**EXERCISE DESCRIPTION**
Filter the records for lines holding the string "Marrone".

━━━━━━━━━━━━━━━━

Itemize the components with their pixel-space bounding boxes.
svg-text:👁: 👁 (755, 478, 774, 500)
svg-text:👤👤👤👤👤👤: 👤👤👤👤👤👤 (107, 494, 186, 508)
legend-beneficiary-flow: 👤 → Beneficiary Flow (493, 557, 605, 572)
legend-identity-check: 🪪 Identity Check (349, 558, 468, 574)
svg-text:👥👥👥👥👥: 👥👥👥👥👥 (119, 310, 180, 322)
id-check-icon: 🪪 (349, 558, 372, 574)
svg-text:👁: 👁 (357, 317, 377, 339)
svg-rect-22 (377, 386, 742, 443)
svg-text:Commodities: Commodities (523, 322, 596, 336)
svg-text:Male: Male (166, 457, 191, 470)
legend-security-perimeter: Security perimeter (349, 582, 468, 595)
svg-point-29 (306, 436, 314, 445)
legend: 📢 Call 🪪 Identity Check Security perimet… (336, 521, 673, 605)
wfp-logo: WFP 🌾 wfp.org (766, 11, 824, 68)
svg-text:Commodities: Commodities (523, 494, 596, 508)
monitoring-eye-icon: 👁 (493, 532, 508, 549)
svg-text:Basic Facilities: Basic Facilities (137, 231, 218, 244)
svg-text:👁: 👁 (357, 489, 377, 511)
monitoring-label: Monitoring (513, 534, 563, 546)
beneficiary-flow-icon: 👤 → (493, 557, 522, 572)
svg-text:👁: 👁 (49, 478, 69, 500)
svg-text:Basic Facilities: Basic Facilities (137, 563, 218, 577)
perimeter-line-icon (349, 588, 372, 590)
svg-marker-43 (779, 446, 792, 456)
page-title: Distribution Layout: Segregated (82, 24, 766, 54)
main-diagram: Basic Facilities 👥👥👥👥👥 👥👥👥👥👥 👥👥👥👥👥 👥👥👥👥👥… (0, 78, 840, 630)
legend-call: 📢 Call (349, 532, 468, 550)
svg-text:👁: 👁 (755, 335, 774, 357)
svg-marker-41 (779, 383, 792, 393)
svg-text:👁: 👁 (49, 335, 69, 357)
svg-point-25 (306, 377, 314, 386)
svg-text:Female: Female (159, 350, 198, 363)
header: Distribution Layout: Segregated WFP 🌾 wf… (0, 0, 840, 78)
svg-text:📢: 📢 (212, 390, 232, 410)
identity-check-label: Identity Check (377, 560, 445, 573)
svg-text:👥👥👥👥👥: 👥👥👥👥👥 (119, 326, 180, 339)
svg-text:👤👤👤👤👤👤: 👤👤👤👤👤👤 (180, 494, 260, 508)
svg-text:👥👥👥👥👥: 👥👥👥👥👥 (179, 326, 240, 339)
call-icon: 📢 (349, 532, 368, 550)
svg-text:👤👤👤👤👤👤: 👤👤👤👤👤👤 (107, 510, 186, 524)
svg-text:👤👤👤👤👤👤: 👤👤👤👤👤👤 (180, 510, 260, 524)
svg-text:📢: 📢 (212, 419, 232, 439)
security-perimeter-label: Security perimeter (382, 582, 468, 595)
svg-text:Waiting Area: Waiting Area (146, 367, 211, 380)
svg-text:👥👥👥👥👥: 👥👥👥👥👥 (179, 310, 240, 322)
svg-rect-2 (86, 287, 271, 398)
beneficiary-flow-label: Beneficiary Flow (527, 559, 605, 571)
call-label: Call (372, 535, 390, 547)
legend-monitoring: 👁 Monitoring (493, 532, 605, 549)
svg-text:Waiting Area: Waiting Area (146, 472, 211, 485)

━━━━━━━━━━━━━━━━

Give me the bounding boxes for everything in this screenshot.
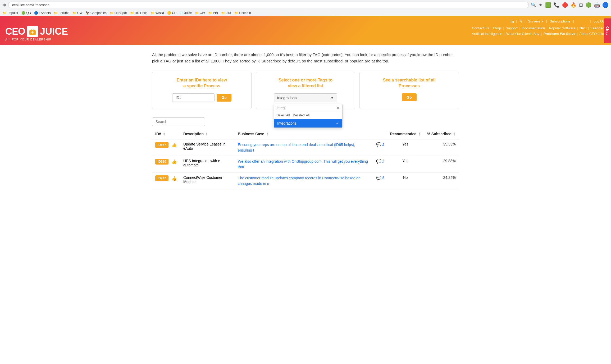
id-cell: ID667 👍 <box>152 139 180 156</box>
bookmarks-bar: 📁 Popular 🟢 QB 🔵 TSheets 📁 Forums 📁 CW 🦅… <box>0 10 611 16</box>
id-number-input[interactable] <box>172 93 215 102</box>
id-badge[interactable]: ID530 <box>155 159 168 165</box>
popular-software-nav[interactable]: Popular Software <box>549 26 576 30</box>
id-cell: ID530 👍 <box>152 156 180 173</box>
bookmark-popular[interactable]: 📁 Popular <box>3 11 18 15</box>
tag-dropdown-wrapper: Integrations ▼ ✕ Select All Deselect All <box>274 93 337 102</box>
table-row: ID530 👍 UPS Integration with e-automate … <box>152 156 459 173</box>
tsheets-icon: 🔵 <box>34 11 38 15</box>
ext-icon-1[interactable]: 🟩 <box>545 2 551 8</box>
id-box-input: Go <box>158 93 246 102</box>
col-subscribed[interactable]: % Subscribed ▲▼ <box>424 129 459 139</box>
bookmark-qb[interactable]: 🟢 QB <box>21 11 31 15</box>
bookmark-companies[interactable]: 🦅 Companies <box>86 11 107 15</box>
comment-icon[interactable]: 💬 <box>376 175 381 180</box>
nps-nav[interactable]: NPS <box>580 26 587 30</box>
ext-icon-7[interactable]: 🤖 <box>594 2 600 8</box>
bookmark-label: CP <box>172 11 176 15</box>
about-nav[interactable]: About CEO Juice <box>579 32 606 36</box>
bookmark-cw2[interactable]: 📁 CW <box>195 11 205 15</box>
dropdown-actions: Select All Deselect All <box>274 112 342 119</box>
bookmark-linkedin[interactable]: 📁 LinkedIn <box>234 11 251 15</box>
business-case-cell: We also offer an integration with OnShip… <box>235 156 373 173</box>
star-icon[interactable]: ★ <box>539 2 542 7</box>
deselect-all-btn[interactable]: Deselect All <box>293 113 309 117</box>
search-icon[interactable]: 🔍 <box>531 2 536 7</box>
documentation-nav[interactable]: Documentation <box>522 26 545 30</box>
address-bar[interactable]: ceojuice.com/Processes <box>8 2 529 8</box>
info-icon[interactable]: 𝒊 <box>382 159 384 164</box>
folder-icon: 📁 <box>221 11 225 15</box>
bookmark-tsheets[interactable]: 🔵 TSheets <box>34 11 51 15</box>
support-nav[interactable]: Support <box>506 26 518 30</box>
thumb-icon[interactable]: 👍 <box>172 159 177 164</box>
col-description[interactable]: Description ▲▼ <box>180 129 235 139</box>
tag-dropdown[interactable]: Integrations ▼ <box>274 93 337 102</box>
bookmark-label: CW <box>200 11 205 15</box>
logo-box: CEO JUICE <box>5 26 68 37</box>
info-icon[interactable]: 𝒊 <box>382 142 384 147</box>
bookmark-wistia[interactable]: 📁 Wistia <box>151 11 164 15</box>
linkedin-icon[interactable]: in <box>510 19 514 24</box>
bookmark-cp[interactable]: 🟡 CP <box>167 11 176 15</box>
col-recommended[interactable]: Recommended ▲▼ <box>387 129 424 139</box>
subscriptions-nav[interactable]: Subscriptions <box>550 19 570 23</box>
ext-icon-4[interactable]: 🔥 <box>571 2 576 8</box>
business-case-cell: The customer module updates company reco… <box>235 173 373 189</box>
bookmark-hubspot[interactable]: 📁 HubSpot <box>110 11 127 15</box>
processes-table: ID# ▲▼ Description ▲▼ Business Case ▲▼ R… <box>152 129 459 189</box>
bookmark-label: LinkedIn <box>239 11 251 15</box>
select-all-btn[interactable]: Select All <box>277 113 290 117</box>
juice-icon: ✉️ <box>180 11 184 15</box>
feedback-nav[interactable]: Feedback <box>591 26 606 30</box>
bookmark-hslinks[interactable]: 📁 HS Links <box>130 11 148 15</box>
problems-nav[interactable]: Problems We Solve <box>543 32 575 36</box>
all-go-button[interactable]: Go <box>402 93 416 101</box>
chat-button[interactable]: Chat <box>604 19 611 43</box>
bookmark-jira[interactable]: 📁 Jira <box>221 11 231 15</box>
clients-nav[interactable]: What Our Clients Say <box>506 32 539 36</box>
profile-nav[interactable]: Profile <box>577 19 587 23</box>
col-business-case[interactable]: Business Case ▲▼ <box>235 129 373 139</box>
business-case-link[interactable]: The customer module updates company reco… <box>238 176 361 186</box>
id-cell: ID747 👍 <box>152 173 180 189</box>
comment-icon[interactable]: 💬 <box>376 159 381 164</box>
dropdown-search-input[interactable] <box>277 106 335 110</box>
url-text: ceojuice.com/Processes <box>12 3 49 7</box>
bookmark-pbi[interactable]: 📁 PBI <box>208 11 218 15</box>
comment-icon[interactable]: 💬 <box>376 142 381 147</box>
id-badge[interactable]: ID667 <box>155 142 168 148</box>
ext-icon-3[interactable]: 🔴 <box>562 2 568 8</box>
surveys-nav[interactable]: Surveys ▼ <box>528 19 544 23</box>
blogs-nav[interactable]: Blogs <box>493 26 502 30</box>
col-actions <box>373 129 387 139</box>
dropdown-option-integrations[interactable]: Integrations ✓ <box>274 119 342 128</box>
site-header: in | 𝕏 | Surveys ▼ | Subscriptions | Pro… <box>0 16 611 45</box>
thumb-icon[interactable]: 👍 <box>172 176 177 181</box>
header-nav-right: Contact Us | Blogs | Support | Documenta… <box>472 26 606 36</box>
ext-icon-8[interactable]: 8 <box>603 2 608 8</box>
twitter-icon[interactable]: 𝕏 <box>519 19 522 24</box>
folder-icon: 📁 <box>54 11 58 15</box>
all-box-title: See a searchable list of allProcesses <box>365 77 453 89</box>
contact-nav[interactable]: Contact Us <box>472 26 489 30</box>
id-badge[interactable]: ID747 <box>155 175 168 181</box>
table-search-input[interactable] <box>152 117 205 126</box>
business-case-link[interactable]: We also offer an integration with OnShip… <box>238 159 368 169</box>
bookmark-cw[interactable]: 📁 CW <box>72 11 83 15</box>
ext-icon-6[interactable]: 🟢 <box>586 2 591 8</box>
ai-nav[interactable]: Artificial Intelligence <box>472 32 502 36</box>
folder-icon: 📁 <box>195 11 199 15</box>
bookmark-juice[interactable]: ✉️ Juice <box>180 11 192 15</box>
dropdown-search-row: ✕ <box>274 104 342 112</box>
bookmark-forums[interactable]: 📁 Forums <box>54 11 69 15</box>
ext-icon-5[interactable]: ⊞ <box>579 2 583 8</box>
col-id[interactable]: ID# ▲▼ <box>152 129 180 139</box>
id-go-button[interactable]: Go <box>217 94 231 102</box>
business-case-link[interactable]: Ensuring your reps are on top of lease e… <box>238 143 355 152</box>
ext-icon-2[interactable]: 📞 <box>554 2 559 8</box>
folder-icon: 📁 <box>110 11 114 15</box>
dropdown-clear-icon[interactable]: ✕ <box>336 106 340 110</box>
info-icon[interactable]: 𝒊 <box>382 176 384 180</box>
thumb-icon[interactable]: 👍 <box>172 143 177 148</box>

━━━━━━━━━━━━━━━━

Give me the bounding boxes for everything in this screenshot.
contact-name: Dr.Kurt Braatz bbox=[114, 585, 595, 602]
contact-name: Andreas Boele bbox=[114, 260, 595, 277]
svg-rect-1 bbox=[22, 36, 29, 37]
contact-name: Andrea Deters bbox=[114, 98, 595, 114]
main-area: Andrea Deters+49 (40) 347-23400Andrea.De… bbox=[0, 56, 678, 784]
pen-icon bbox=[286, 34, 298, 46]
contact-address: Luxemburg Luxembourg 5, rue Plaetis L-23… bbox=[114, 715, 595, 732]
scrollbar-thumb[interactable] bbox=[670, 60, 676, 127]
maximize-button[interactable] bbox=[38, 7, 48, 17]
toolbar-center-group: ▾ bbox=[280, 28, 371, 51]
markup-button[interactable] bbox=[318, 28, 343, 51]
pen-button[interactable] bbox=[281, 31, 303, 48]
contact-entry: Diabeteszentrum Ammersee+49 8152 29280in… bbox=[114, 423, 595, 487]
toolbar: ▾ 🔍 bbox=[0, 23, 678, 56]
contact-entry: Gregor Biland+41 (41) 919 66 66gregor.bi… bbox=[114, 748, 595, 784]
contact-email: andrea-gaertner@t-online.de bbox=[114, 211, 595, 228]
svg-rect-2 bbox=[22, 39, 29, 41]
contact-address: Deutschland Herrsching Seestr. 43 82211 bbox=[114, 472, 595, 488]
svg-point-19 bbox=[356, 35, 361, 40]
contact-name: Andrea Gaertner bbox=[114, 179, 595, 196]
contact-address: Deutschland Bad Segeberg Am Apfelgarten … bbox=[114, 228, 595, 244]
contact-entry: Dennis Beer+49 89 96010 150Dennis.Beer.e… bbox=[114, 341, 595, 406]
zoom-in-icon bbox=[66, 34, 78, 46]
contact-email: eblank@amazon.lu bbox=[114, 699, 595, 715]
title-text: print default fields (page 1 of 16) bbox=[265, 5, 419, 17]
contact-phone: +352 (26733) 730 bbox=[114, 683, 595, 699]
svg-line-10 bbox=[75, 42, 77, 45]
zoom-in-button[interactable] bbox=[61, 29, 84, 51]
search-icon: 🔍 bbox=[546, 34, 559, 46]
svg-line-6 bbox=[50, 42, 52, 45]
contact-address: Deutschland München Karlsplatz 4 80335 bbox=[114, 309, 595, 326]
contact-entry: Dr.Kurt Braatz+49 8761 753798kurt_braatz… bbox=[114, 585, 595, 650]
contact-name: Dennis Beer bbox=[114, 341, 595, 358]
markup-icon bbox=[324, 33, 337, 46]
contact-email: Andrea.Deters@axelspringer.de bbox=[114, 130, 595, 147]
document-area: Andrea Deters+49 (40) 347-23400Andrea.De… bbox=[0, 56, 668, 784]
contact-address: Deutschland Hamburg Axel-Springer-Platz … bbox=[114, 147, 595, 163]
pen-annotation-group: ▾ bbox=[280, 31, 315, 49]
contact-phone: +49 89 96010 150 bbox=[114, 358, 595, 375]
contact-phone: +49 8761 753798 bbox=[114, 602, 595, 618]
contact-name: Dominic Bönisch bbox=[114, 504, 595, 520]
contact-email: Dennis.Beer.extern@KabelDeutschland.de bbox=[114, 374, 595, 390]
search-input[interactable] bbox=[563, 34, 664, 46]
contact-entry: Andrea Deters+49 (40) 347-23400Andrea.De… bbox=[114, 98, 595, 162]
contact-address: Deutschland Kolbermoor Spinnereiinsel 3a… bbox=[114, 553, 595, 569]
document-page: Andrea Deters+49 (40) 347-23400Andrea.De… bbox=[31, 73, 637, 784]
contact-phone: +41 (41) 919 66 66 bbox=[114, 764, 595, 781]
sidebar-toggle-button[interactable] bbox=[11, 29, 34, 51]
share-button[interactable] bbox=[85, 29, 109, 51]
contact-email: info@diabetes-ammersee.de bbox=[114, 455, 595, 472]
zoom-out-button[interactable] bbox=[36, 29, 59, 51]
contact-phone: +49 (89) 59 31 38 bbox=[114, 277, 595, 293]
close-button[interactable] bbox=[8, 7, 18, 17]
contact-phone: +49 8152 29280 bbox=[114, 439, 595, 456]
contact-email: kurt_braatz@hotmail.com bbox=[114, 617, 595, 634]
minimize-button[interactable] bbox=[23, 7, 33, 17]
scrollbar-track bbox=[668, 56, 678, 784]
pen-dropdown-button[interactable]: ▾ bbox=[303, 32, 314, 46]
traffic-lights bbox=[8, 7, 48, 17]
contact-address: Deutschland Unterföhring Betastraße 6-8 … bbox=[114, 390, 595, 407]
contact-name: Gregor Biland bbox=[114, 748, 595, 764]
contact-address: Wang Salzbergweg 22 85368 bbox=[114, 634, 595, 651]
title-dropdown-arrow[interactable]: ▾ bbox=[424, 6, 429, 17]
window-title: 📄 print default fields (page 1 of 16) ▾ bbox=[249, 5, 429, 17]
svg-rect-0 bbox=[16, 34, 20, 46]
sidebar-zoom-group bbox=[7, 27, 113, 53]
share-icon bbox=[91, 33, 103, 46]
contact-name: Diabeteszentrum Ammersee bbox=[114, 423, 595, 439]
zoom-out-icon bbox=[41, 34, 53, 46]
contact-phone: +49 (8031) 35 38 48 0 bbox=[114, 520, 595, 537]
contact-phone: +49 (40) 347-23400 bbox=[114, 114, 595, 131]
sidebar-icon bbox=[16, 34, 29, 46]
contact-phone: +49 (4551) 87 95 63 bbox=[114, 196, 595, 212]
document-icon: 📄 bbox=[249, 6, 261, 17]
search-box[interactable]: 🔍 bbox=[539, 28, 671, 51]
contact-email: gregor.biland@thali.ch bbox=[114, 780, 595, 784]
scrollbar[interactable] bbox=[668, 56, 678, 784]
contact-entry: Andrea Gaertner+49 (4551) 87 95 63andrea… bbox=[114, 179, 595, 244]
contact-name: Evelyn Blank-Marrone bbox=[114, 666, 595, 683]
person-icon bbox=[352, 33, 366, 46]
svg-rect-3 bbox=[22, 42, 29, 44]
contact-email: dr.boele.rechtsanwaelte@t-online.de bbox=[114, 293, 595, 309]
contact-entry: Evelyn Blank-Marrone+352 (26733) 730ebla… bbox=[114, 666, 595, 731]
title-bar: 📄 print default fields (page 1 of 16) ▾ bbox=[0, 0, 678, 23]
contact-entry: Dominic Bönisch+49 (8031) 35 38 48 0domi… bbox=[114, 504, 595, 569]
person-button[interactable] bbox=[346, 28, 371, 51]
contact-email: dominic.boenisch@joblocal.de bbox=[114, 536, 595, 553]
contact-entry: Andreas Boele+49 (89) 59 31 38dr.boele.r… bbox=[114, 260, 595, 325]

━━━━━━━━━━━━━━━━

**ANSWER SPACE**
contact-name: Evelyn Blank-Marrone bbox=[114, 666, 595, 683]
contact-entry: Evelyn Blank-Marrone+352 (26733) 730ebla… bbox=[114, 666, 595, 731]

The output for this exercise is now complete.